Raines feuilleta un monceau de télégrammes.

— Mac Evan, dit-il, de Murree.

Scott eut un petit rire.

— Il se croyait au frais pour tout l'été. Il en fera une maladie. Eh bien ! ça ne sert à rien de causer. Bonsoir.

Deux heures plus tard, Scott, la conscience nette, se couchait pour prendre quelque repos sur un lit de sangle dans une chambre nue. Deux vieilles malles pour transport à dos de bœuf, une gourde en cuir, une boîte à glace en fer-blanc et sa selle préférée cousue dans de la toile à sac s'empilaient à la porte, et le reçu du secrétaire du club pour sa note du dernier mois se froissait sous son oreiller. L'ordre de départ arriva au matin, accompagné d'un télégramme officieux de sir James Hawkins, qui n'oubliait pas les bons serviteurs, le priant de se transporter en toute hâte en quelque endroit au nom imprononçable, à quinze cents milles dans le Sud, car la famine était cruelle dans le pays, et l'on avait besoin d'hommes blancs.

Un jeune homme rose et grassouillet arriva au moment le plus torride de l'après-midi, en gémissant un peu sur la destinée et les famines qui ne laissent jamais à personne trois mois de tranquillité. C'était le successeur de Scott — autre cran du mécanisme, mû automatiquement derrière son pareil dont les services, aux termes de l'avis officiel, « étaient mis à la disposition du gouvernement de Madras pour service de famine, jusqu'à nouvel ordre ». Scott lui remit les fonds dont il avait la charge, lui montra le coin le plus frais du bureau, le mit en garde contre les excès de zèle, et, à la tombée du crépuscule, quitta le club en voiture de louage, avec son fidèle serviteur personnel, Faiz Ullah, et un monceau de colis en désordre sur le haut, pour prendre la malle du Sud à la gare, édifice imposant par ses meurtrières et bastions. La chaleur, réverbérée par l'épais mur de briques, le frappa au visage comme une serviette chaude, et il songea qu'il avait devant lui cinq nuits et quatre jours au moins de voyage. Faiz Ullah, fait aux hasards du service, plongea dans la foule sur le quai de pierre, tandis que Scott, un cheroot10 noir entre les dents, attendait que son compartiment fût en état. Une douzaine de policemen indigènes, avec leurs fusils et leurs sacs, jouaient des épaules dans la cohue de fermiers Punjabis, d'ouvriers Sikhs et de colporteurs Afridis aux cheveux gras, escortant en grande pompe l'uniforme de Martyn dans sa boîte, ses bouteilles d'eau, sa boîte à glace et sa literie roulée. Ils virent la main levée de Faiz Ullah et gouvernèrent dans sa direction.

— Mon sahib et ton sahib, dit Faiz Ullah à l'homme de Martyn, vont voyager ensemble. Toi et moi, ô frère, nous allons nous assurer les places de serviteurs les plus voisines, et à cause de l'autorité de nos maîtres personne n'osera nous déranger.

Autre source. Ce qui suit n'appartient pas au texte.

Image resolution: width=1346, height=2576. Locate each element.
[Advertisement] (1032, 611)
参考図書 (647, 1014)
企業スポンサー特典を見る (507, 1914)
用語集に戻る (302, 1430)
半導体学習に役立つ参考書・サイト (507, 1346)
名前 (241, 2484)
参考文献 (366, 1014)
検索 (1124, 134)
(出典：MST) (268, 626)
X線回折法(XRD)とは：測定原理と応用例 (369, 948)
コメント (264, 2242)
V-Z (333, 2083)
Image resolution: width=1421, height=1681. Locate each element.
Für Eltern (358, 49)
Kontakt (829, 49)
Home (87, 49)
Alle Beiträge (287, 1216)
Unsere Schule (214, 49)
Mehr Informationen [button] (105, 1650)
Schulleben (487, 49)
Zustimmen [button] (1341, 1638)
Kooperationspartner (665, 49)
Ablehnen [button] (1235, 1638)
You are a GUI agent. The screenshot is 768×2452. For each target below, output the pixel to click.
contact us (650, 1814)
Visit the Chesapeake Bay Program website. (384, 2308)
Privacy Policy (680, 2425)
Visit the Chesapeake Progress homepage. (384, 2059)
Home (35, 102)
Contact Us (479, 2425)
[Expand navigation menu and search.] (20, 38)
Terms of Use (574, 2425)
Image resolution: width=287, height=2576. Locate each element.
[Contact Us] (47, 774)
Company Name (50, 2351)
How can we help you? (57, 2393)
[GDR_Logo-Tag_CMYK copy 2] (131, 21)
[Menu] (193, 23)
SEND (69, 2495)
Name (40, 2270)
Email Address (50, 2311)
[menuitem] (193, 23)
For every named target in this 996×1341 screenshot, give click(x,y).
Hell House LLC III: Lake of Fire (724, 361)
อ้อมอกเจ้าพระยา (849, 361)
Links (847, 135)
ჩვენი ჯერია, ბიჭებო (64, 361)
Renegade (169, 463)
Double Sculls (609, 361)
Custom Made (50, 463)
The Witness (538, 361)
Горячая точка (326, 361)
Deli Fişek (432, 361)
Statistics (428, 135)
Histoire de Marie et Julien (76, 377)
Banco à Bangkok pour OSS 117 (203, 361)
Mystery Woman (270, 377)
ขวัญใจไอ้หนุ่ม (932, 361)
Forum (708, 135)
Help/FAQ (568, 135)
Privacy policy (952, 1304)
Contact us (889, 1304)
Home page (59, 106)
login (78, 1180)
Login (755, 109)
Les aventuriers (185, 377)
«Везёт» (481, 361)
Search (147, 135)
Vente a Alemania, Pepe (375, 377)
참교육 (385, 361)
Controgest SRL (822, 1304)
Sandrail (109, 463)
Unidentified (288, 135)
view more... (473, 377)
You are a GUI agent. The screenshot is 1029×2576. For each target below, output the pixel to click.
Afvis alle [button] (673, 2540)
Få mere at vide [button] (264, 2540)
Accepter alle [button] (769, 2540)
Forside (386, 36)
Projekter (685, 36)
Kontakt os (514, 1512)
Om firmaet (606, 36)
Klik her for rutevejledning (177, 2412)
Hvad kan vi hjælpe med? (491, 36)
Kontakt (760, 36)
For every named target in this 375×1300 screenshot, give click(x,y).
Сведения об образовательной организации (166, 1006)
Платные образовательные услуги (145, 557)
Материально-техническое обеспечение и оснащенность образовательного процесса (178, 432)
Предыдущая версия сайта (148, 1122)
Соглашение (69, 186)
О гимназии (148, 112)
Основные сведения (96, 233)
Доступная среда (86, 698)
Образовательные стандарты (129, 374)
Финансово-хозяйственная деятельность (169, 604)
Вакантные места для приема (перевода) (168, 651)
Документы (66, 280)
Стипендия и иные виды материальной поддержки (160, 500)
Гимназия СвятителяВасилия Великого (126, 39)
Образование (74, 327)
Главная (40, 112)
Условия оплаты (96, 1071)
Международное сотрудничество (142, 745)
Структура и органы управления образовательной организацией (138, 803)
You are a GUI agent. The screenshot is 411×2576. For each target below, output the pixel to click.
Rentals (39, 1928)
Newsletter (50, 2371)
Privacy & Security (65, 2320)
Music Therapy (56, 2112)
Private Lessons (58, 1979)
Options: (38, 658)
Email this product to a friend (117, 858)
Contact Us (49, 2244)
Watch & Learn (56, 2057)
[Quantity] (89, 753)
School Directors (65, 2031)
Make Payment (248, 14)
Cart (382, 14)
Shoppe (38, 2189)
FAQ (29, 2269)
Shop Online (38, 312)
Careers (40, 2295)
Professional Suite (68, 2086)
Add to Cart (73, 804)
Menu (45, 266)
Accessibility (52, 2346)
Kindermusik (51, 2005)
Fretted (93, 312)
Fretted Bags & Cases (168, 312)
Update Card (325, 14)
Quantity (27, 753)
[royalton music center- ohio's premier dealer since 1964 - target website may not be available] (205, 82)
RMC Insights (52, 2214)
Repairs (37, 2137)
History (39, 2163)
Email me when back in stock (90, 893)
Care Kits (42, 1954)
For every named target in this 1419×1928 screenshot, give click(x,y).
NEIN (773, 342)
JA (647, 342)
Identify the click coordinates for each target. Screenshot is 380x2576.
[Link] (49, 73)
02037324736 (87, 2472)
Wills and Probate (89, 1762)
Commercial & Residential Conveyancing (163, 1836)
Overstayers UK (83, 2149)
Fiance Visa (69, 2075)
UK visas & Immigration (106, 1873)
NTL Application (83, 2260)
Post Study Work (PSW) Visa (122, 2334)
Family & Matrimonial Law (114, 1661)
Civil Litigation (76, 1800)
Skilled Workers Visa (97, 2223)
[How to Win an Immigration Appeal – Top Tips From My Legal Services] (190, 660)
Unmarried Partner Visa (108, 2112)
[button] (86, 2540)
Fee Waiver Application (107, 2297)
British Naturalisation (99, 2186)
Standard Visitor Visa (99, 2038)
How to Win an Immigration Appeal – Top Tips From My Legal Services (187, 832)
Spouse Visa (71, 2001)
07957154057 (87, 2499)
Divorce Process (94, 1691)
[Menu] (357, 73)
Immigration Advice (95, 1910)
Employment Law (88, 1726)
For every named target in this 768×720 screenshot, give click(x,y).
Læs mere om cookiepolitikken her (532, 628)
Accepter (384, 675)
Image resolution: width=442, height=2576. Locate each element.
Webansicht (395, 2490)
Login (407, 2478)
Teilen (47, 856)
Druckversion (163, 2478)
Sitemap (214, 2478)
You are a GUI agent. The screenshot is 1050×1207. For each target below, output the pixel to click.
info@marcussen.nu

Quand Faiz Ullah vint l'avertir que tout était prêt, Scott s'installa sans veston et sans souliers sur la large banquette de cuir rembourrée. La chaleur, sous la voûte de fer de la station, dépassait quarante degrés. Au dernier moment Martyn entra, ruisselant de sueur.

— Ne jurez pas, dit Scott nonchalamment ; il est trop tard pour changer de voiture, et nous partagerons la place.

— Qu'est-ce que vous faites ici ? dit le policeman.

— Prêté au gouvernement de Madras, comme vous. Par Jupiter ! c'est une sacrée nuit. Est-ce que vous emmenez quelques-uns de vos hommes ?

— Une douzaine. Je pense qu'il me faudra surveiller des distributions de secours. Savais pas que vous aviez reçu des ordres aussi.

— Je n'ai appris la nouvelle qu'en vous quittant la nuit dernière. C'est Raines qui l'a reçue le premier. Mes ordres sont arrivés ce matin. Mac Evan m'a relevé à quatre heures et je suis parti tout de suite. Je ne serais pas étonné que ce fût une bonne chose, — cette famine, — si nous en sortons vivants.

— Jimmy devrait nous employer ensemble, dit Martyn.

Puis, après une pause :

— Ma sœur est ici.

— Bon, ça, dit Scott cordialement. Elle changera à Umballa, je suppose, pour remonter sur Simla. Chez qui va-t-elle là-bas ?

— No-on ; voilà justement l'ennui. Elle descend avec moi.

Scott se mit tout droit sur son séant, sous la lampe à huile, comme le train passait en cahotant devant la station de Taru-Tarau.

— Quoi ! vous ne me ferez pas croire que vous ne pouviez pas...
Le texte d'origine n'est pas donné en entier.